多孔質媒体断面の概念図(代表体積要素 REV)と浸透流矢印
体積流量:$Q = q \cdot A$
水理伝導率:$K = \dfrac{k\,\rho g}{\mu}$
Re数:$Re_D = \dfrac{q\sqrt{k}}{\nu}$
フォルヒハイマー:
$\dfrac{\Delta P}{L}= \dfrac{\mu}{k}q + \beta\rho q^2$
$\beta \approx 1.75/(\sqrt{k}\,\phi^{1.5})$
多孔質媒体と流体を選択し、圧力勾配・断面積を設定するだけで、ダルシー流速・体積流量・水理伝導率・浸透 Reynolds 数をリアルタイム算出。3 媒体の流量比較チャートで地下水と石油工学のスケール感が直感的に掴めます。

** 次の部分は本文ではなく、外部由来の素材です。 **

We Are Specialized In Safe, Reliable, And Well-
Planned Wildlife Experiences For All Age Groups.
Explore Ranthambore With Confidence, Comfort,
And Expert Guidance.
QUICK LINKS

多孔質媒体断面の概念図(代表体積要素 REV)と浸透流矢印
地下水・地盤工学:井戸からの揚水量の予測、汚染物質の地下拡散シミュレーション、ダムや堤防の基礎からの漏水評価に利用されます。地盤の透過率を正確に把握することで、適切な対策を講じることが可能です。
石油・ガス資源開発:貯留岩(砂岩や石灰岩)の中を原油や天然ガスがどのように流れるかをモデル化し、効率的な回収方法(二次・三次回収法)の計画立案に不可欠です。坑井配置の最適化にも用いられます。

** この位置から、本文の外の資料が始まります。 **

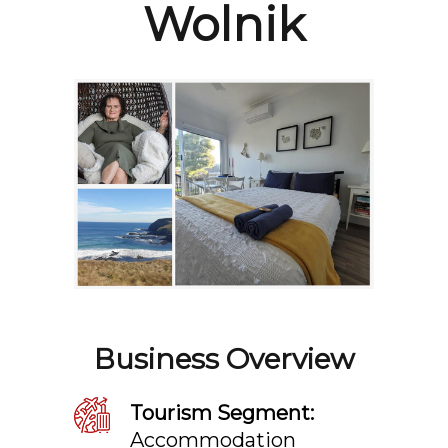
Wolnik
Business Overview
Tourism Segment:
Accommodation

化学プロセス・濾過:触媒充填層を通る反応流体の流れ、またはフィルターによる濾過プロセスの設計と解析に応用されます。圧力損失と処理流量のバランスを計算することで、装置のサイズと運転条件を決定します。
建材・断熱材の性能評価:コンクリートの透水性評価や、断熱材などの多孔質材料内での湿気(水蒸気)の移動解析に使用されます。耐久性や断熱性能の予測に貢献します。
このツールを使い始める際、特に現場から計算を任された新人さんが陥りがちなポイントがいくつかあるよ。まず「ダルシー流速 q は、実際の流体の平均流速ではない」ということ。ダルシー流速は、多孔質媒体全体の断面積で割った見かけの流速だ。実際の水は砂の粒の間の複雑な経路を縫うように流れるから、その実速度はもっと速い。例えば、空隙率が0.3(30%)の砂岩なら、実平均流速はダルシー流速を0.3で割った値になるんだ。
次に、透過率 k の単位とオーダーを間違えないこと。教科書では m² が基本だけど、現場では「ダルシー(D)」や「ミリダルシー(mD)」がよく使われる。1ダルシーは約 9.87×10⁻¹³ m² という非常に小さな値だ。良い砂岩で100-1000 mD、緻密な泥岩だと0.001 mD以下なんてこともある。スライダーで「1e-12」みたいな指数表示が出ても慌てないようにね。
最後に、「フォルヒハイマー補正の係数 β は k と独立ではない」という落とし穴。ツール上では独立に設定できるけど、実際には多孔質の構造(粒子の大きさや形状)によって k と β は関連している。実験データがない場合、例えば「β ≈ 1.8 / (k^0.5)」のような経験則で推定することもある。補正を入れると劇的に結果が変わるから、その係数がどこから来た値なのか、必ず裏付けを取ろう。
珪砂(均一砂)を用いた透水試験:K=5×10⁻⁴m/s、ΔP=2kPa、断面積A=50cm²(直径80mm円形供試体)、長さL=20cmの場合、ダルシー流速q≈0.005m/sとなり、体積流量Q=2.5×10⁻⁵m³/s≈1.5L/minです。同じ圧力勾配で粘土(K=1×10⁻⁷m/s)では流速は1/5000に低下し、Q≈5×10⁻⁹m³/sとなります。油層の貯留岩評価では、砂岩(K=1×10⁻⁶m/s)と泥岩(K=1×10⁻¹⁰m/s)で流動性が大きく異なります。